Modifications of carburizing steels have been made by the prior art to make them more temperature resistant, but such modifications have involved adding large amounts of alloying ingredients, substantially to the level of tool steels, and thus suffer from the three disadvantages outlined above for tool steels.
The alloying ingredients of molybdenum, tungsten, vanadium and chromium, which are now known as the result of this invention to be effective in producing secondary hardening when used with proper heat treatment and used in economical controlled amounts, have been used by the prior art, but such use has been consistently in improper amounts and with the wrong associated processing so that the combined benefits of this invention are never realized.
In U.S. Pat. No. 2,992,148, a teaching is made for the making of steel designed to have good magnetic as well as mechanical properties; it also is to be used in a normalized condition after heat treatment, thus making it a bainitic steel rather than a martensitic steel. Although the disclosure suggests the use of molybdenum and vanadium as well as chromium, the molybdenum and vanadium additions are too low in amount and are associated with the wrong thermal processing; significant secondary hardening would not be produced by the normalizing heat treatment described.
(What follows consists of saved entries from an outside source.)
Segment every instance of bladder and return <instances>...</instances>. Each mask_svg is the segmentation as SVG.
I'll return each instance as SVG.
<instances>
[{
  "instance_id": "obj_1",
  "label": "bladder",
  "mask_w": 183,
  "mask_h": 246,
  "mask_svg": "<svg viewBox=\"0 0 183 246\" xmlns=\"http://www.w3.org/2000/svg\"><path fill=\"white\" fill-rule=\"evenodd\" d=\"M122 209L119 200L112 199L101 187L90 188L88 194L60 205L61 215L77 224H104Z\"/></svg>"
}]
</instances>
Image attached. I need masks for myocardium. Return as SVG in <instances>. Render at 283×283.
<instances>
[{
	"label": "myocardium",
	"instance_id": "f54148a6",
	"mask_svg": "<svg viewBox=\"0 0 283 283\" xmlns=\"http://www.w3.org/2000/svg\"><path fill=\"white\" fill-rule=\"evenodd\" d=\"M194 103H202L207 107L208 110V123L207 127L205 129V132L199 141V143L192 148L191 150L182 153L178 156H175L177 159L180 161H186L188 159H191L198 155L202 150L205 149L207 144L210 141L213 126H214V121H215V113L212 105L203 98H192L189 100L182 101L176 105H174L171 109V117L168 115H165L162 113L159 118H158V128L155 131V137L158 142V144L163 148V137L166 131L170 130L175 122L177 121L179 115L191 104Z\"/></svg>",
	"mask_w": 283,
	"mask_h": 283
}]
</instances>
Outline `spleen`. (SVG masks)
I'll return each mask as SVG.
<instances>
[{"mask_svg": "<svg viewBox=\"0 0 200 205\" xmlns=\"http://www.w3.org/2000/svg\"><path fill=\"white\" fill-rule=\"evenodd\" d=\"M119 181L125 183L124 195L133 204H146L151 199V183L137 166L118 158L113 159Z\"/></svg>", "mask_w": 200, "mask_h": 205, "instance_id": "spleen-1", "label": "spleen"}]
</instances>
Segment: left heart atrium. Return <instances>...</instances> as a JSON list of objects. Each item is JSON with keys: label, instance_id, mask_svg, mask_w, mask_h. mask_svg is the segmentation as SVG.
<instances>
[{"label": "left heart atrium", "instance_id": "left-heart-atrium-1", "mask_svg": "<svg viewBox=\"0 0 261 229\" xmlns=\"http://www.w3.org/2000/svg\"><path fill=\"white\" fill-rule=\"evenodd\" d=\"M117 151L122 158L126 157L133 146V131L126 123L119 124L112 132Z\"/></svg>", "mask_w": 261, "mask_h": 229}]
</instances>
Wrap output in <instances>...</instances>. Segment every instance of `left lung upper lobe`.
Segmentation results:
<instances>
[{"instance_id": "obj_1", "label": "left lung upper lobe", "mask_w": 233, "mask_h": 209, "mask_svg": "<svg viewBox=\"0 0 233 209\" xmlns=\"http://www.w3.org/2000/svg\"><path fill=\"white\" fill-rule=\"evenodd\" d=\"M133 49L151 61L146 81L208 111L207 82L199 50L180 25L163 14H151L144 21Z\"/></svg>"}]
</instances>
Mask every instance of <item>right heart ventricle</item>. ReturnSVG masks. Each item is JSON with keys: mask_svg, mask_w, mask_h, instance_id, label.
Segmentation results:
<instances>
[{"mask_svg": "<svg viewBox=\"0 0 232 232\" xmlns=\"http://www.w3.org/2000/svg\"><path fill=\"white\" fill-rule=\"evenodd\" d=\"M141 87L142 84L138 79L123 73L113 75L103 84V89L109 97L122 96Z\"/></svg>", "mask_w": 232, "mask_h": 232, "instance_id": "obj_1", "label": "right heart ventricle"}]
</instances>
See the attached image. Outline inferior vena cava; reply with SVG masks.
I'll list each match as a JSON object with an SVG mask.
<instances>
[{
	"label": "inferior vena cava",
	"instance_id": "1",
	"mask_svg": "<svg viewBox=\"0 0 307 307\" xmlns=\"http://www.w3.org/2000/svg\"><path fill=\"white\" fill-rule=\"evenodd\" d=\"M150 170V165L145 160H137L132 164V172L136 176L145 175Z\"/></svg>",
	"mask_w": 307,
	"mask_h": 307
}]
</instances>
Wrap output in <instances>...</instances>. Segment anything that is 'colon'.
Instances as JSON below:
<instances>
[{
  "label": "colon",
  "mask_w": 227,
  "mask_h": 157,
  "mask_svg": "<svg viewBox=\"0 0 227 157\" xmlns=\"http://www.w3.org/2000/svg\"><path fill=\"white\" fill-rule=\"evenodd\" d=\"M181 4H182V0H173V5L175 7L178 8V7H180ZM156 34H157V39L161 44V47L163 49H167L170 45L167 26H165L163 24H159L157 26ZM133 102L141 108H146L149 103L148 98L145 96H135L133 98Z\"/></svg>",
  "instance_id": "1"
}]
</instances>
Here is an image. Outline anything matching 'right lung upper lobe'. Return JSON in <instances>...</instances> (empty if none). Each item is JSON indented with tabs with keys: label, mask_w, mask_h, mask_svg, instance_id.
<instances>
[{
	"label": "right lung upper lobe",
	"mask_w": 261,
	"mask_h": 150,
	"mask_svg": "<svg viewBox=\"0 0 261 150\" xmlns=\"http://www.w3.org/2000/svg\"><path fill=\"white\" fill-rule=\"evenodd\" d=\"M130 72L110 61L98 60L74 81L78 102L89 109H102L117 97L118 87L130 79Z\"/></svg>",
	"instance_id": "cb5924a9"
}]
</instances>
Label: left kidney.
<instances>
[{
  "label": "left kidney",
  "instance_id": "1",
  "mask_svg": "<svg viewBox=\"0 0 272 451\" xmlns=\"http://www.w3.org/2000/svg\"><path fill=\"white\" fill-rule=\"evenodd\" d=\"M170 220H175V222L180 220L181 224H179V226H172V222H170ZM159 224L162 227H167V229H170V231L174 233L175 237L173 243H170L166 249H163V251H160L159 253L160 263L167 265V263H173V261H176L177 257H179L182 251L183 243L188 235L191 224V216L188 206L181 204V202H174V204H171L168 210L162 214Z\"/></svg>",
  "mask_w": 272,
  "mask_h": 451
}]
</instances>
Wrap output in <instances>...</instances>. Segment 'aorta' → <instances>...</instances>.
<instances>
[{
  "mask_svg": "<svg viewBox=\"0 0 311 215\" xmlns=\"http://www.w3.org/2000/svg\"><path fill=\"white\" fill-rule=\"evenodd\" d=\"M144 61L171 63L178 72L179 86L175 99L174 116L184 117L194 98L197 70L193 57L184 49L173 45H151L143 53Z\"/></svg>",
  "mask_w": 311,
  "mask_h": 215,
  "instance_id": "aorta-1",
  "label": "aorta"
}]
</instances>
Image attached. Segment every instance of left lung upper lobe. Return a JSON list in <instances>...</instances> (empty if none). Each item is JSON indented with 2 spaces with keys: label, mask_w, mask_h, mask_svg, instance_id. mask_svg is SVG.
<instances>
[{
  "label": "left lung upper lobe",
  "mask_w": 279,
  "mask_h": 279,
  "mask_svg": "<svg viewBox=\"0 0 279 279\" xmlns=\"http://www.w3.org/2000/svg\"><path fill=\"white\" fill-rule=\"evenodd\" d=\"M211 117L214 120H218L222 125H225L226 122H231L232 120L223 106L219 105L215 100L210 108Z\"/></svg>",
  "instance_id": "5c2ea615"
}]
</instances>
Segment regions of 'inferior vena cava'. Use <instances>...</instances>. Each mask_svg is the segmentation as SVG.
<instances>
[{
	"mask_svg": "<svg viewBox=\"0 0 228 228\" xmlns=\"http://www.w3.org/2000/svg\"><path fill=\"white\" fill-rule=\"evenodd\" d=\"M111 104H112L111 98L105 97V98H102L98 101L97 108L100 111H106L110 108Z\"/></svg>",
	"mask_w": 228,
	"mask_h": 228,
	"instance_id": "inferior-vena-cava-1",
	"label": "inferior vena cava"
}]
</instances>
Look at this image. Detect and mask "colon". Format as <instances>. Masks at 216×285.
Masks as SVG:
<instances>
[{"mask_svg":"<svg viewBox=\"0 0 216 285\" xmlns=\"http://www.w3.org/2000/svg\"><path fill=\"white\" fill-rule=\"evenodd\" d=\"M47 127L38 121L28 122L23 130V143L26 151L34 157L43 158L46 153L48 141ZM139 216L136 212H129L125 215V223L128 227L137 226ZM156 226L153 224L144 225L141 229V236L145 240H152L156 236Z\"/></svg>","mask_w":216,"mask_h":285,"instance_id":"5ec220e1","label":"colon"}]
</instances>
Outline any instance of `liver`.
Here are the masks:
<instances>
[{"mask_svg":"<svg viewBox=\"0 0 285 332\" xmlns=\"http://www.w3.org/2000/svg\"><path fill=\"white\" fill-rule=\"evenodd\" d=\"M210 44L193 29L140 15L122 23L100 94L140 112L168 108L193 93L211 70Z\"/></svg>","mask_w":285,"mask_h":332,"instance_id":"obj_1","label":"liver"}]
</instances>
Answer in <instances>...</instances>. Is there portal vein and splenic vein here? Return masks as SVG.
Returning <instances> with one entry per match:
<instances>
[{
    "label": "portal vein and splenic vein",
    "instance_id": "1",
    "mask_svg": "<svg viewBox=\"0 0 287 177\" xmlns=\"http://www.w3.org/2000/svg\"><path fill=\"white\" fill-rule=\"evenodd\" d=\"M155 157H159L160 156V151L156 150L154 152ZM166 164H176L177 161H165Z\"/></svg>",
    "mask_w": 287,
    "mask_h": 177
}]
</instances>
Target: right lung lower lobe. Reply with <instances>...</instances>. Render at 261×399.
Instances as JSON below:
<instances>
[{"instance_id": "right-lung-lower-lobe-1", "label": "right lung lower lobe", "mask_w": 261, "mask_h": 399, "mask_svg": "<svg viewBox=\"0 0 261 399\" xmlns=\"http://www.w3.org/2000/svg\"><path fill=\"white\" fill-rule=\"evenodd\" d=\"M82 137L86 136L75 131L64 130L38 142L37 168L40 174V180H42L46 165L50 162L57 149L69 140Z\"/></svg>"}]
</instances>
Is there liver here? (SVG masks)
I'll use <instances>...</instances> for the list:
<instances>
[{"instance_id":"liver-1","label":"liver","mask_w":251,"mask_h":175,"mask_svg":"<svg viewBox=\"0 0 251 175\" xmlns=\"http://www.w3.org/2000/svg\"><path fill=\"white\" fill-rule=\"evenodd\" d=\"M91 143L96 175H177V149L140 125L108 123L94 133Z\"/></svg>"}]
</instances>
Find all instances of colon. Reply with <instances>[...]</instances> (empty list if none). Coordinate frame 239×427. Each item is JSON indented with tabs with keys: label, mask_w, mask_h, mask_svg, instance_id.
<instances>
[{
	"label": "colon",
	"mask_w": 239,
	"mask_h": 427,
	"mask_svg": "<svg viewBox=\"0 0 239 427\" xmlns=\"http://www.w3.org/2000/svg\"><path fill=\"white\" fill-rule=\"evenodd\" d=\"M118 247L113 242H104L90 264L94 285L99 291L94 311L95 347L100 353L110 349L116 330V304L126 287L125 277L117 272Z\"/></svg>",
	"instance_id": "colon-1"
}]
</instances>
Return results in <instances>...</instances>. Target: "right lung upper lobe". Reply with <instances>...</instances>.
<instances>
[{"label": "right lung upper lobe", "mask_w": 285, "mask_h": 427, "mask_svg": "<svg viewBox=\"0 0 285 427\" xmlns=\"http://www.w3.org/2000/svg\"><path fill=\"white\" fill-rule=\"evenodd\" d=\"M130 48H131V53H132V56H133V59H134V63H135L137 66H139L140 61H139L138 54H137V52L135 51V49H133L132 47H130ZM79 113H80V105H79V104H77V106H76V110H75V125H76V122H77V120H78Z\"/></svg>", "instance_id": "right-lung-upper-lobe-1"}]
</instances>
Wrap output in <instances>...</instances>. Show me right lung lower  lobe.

In addition, such disclosure requires a high nickel content; in our invention, the nickel content should not exceed about 0.25%, the maximum level of nickel usually found as a residual impurity in alloy steels.
In U.S. Pat. No. 2,206,370, there is also a teaching of the use of small amounts of molybdenum and vanadium combined with a high nickel content. Little or no secondary hardening can take place with this alloy because the molybdenum and vanadium contents prescribed for use are too low and the final austenitizing temperature (1500.degree.-1550.degree. F.) is too low for dissolution of alloy carbides.
In U.S. Pat. No. 3,257,200, small additions of vanadium and columbium are made to a 21/4% chromium and 1% molybdenum steel to improve creep strength at elevated temperatures without degrading impact properties. The amount of chromium required is too high in conformity with the teaching of this invention because chromium restricts the solubility of carbon in austenite at 950.degree. C. The molybdenum content is too low for optimum secondary hardening response. 21/4 Cr - 1 Mo steel was designed for creep resistance and is commonly used for boiler tubing in steam power plants and for heat exchanger tubing. Because it was formulated for an entirely different purpose, the mechanical properties of 21/4 Cr - 1 Mo steel after carburizing would be distinctly inferior to the properties of the alloys described in this invention.